Silly school stats

Stuff reports:

They are Christchurch’s moon shot children, travelling thousands of extra kilometres every week to avoid their local high school.

Students travel a total of 171,000 kilometres a day getting to Christchurch schools, but would save 71,000km a day if they went to their nearest school, a new study has found.

The 71,000km daily saving, which is four times the distance from Christchurch to London, comes to about 355,000km of extra travel a week – close to the 384,000km distance to the moon from Earth.

With around 20,000 students the finding is effectively that the average student travels an extra 2 km (each way) a day to get to their desired school. Wow wee.

They then multiply that up to try and sound impressive.

Here’s something equally silly.

Two million New Zealanders travel an (say) average 20 kms a day to get to their desired workplace, rather than the one closest to them.

That is 200 million kms travelled a week or the distance from the Sun to Mars.

Over a year that is equal to three trips to Pluto. All because people choose to work not at their closest business.

Devonport said parents needed more information to make better decisions about where to send their child.

Don’t you love the assumption. Parents are making bad decisions because they are choosing not to send their kids to the nearest school. How dare they.

The parents of school age kids I know do not make school decisions lightly. They regard it as one of the most crucial decisions for their children’s future. They spend a lot of time visiting schools, talking to other parents, reading ERO reports etc.

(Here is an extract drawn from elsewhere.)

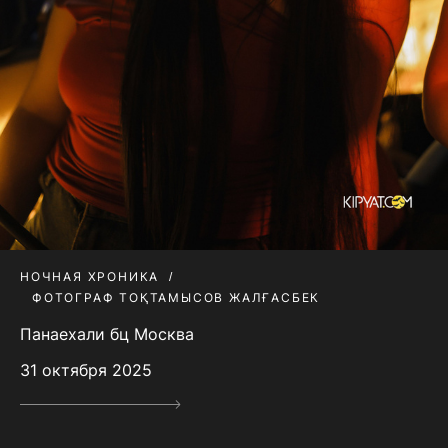
НОЧНАЯ ХРОНИКА
ФОТОГРАФ ТОҚТАМЫСОВ ЖАЛҒАСБЕК
Панаехали бц Москва
31 октября 2025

But it seems they need to make better decisions according to this research because some parents decide not to attend the nearest school.

“The data used in this research was only available on request from NZQA. As a result, parents may be relying on potentially unverified and anecdotal information to form a perception of school quality when choosing a school for their child,” he wrote in the report.

How dare parents make decisions based on anecdotal evidence such as talking to other parents.

“If parents exercise choice when sending their child to school in the absence of easily understandable statistical information, they could potentially rely on stereotypes, prejudices, or misinformation to make their decision.”

“These results provide some evidence to the conclusion reached in previous research that parents avoid their closest school if there are perceived quality issues with it.”

Devonport also calculated which school rolls would grow if pupils attended their nearest school, effectively highlighting which schools were being bypassed by parents.

Linwood College, Mairehau High School and Hornby High School would all see their rolls swell by more than 200 per cent.

The answer is not to force people to attend schools they don’t want to.